Kelley v. Hannibal & St. Joseph R.R. Co.

Citation75 Mo. 138
PartiesKELLEY v. THE HANNIBAL & ST. JOSEPH RAILROAD COMPANY, Appellant.
Decision Date31 October 1881
CourtUnited States State Supreme Court of Missouri

Appeal from Jackson Circuit Court.--HON. S. H. WOODSON, Judge.

REVERSED.

Chas. A. Winslow for appellant.

Belch & Silver and Tichenor & Warner for respondent.

HENRY, J.

This action was commenced in the special law and equity court of Jackson county, and removed by change of venue to the circuit court of said county. The plaintiff claimed, and recovered damages for an injury sustained by him in being run against by a locomotive of defendant, at a point where defendant's stock-yard track, in Tenth street, crosses Mulberry street, in Kansas City. From the judgment he obtained, defendant has appealed.

From the evidence for plaintiff, it appears that he was struck in the square formed by a street-car track which crosses the Hannibal track, in question; that he stepped upon the track without looking or listening for an approaching train. There were four railroad tracks in Tenth street, occupying most of the street, of which the defendant's stock-yard track was the southern. The plaintiff was crossing Tenth street from the south, and had passed over defendant's track. A train was coming in on the Kansas Pacific track, from the west, but the locomotive which ran against plaintiff, coming in the same direction passed it and reached the Mulberry street crossing where the accident occurred, first. The whistle on this locomotive was not blown, nor the bell rung, and the speed at which it approached the crossing was about ten or twelve miles an hour. Plaintiff's granddaughter testified for him that she witnessed the tragedy, and that she saw him get upon the track; that she “first noticed him near Mulberry street; he had crossed the block, and was going along near Tenth street. Did not see him stop at all. The engine was very close to him when he stepped up, and by the time he got there, (indicating the center of the square formed by rails of a street-car track crossing the defendant's stockyard track in question,) the engine caught him. The engine was not far back when he stepped up; couldn't say how far, but it was quite near.” Another witness for plaintiff testified, that he witnessed the accident; that the servants of defendant on the locomotive were not in their proper places; that he saw nobody on the engine, but he signaled it with a bucket he held in his hand. He further says: “I saw him, and in a second he was struck.”

1. RAILROAD: negligence: contributory negligence.

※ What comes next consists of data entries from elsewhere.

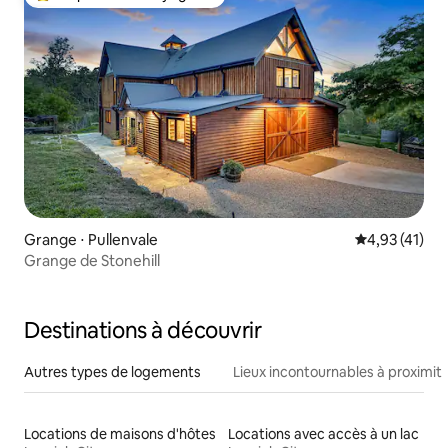
Coups de cœur voyageurs les plus appréciés
Grange ⋅ Pullenvale
Évaluation mo
4,93 (41)
Grange de Stonehill
Destinations à découvrir
Autres types de logements
Lieux incontournables à proximit
Locations de maisons d'hôtes
Locations avec accès à un lac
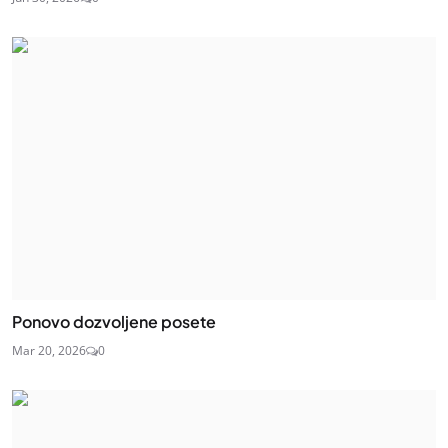
Ponovo dozvoljene posete
Mar 20, 2026
0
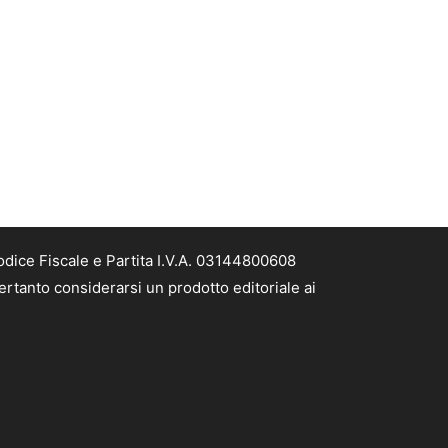
odice Fiscale e Partita I.V.A. 03144800608
ertanto considerarsi un prodotto editoriale ai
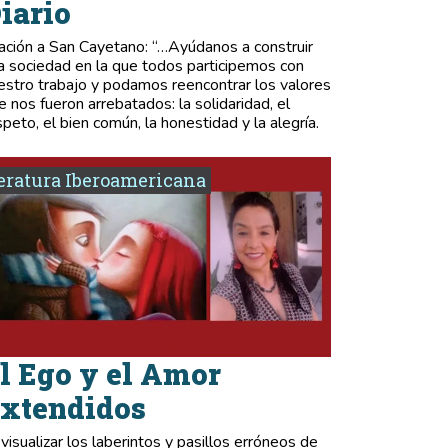
iario
ación a San Cayetano: “…Ayúdanos a construir
a sociedad en la que todos participemos con
estro trabajo y podamos reencontrar los valores
e nos fueron arrebatados: la solidaridad, el
speto, el bien común, la honestidad y la alegría.
eratura Iberoamericana
l Ego y el Amor
xtendidos
 visualizar los laberintos y pasillos erróneos de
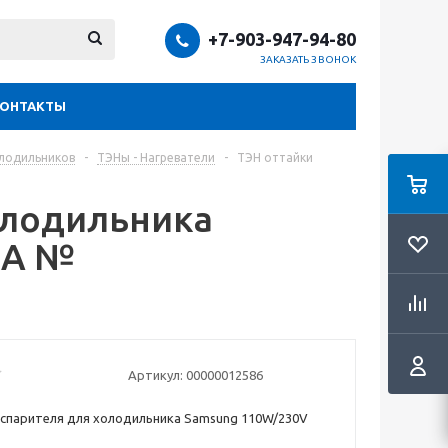
+7-903-947-94-80
ЗАКАЗАТЬ ЗВОНОК
КОНТАКТЫ
олодильников
-
ТЭНы - Нагреватели
-
ТЭН оттайки
олодильника
1A №
Артикул:
00000012586
спарителя для холодильника Samsung 110W/230V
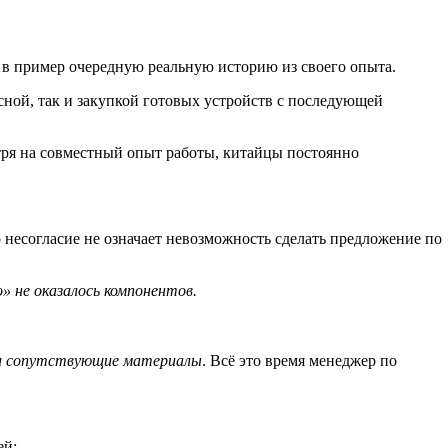
 в пример очередную реальную историю из своего опыта.
сной, так и закупкой готовых устройств с последующей
отря на совместный опыт работы, китайцы постоянно
о несогласие не означает невозможность сделать предложение по
» не оказалось компонентов.
али сопутствующие материалы
. Всё это время менеджер по
ей:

That it is such negligence for one to attempt to cross, or get upon a railway track, at a public crossing, or elsewhere, without looking and listening for an approaching train, as precludes a recovery for an injury sustained by him from a passing train, or locomotive, whether the company's negligence also contributed directly to produce the injury or not, has so often been decided by this court, that it must now be regarded as the settled law of this State. Maher v. R. R. Co., 64 Mo. 267; Fletcher v. R. R. Co., 64 Mo. 484; Harlan v. R. R. Co., 65 Mo. 22; Harlan v. R. R. Co., 64 Mo. 480; Zimmerman v. R. R. Co., 71 Mo. 476; Moody v. R. R. Co., 68 Mo. 470; Bell v. R. R. Co., 72 Mo. 50; Purl v. R. R. Co., 72 Mo. 168; Adams v. R. R. Co., 74 Mo. 553. This qualification is, however, recognized, that if the negligence of the company which contributed directly to cause the injury, occurred after the party injured was, or by the exercise of proper care, might have been, discovered upon the track by defendant's servants in charge of the train, in time to stop it and avert the calamity, the railroad company is liable, however gross the negligence of the injured party may have been, in placing himself in his dangerous situation. Maher v. R. R. Co., supra; Harlan v. R. R. Co., 65 Mo. 22; Adams v. R. R. Co., supra.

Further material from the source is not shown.